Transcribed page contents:
------------------------------------------------

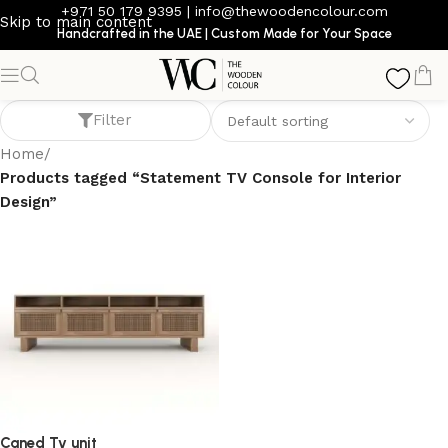
+971 50 179 9395
|
info@thewoodencolour.com
Skip to main content
Handcrafted in the UAE | Custom Made for Your Space
Statement TV Console for Interior Design
Filter
Home
/
Products tagged “Statement TV Console for Interior
Design”
Caned Tv unit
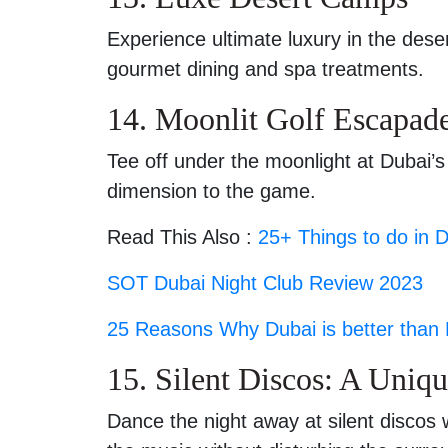
Experience ultimate luxury in the dese
gourmet dining and spa treatments.
14. Moonlit Golf Escapad
Tee off under the moonlight at Dubai’s
dimension to the game.
Read This Also :
25+ Things to do in 
SOT Dubai Night Club Review 2023
25 Reasons Why Dubai is better than
15. Silent Discos: A Uniq
Dance the night away at silent discos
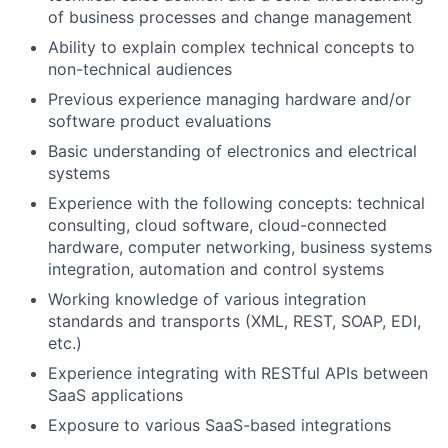
of business processes and change management
Ability to explain complex technical concepts to
non-technical audiences
Previous experience managing hardware and/or
software product evaluations
Basic understanding of electronics and electrical
systems
Experience with the following concepts: technical
consulting, cloud software, cloud-connected
hardware, computer networking, business systems
integration, automation and control systems
Working knowledge of various integration
standards and transports (XML, REST, SOAP, EDI,
etc.)
Experience integrating with RESTful APIs between
SaaS applications
Exposure to various SaaS-based integrations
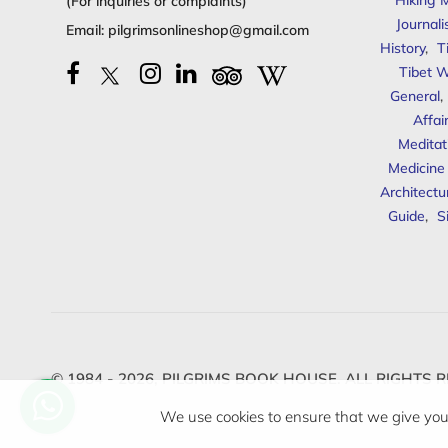
Hiking 
(For inquiries or complaints)
Journal
Email:
pilgrimsonlineshop@gmail.com
History
,
T
Tibet W
General
,
Affai
Meditat
Medicine
Architectu
Guide
,
S
© 1984 - 2026,
PILGRIMS BOOK HOUSE.
ALL RIGHTS R
We use cookies to ensure that we give you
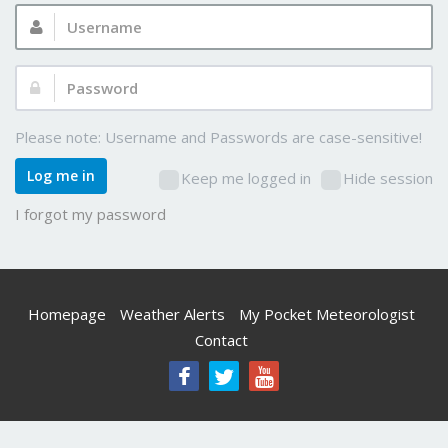
Username:
Password:
Please note: Username and Passwords are case-sensitive!
Log me in
Keep me logged in
Hide session
I forgot my password
Homepage
Weather Alerts
My Pocket Meteorologist
Contact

------------------------------------------------

#### EXERCISE DESCRIPTION
Your output should be exactly the lines of the records above from the one with "Handcrafted in the" through the last, both ends included, with pictures excluded.

#### RESPONSE TO THIS TASK
Handcrafted in the UAE | Custom Made for Your Space
Statement TV Console for Interior Design
Filter
Home
/
Products tagged “Statement TV Console for Interior
Design”
Caned Tv unit
Experience ultimate luxury in the dese
gourmet dining and spa treatments.
14. Moonlit Golf Escapad
Tee off under the moonlight at Dubai’s
dimension to the game.
Read This Also :
25+ Things to do in 
SOT Dubai Night Club Review 2023
25 Reasons Why Dubai is better than
15. Silent Discos: A Uniq
Dance the night away at silent discos
of business processes and change management
Ability to explain complex technical concepts to
non-technical audiences
Previous experience managing hardware and/or
software product evaluations
Basic understanding of electronics and electrical
systems
Experience with the following concepts: technical
consulting, cloud software, cloud-connected
hardware, computer networking, business systems
integration, automation and control systems
Working knowledge of various integration
standards and transports (XML, REST, SOAP, EDI,
etc.)
Experience integrating with RESTful APIs between
SaaS applications
Exposure to various SaaS-based integrations
Hiking 
(For inquiries or complaints)
Journal
Email:
pilgrimsonlineshop@gmail.com
History
,
T
Tibet W
General
,
Affai
Meditat
Medicine
Architectu
Guide
,
S
© 1984 - 2026,
PILGRIMS BOOK HOUSE.
ALL RIGHTS R
We use cookies to ensure that we give you
Username:
Password:
Please note: Username and Passwords are case-sensitive!
Log me in
Keep me logged in
Hide session
I forgot my password
Homepage
Weather Alerts
My Pocket Meteorologist
Contact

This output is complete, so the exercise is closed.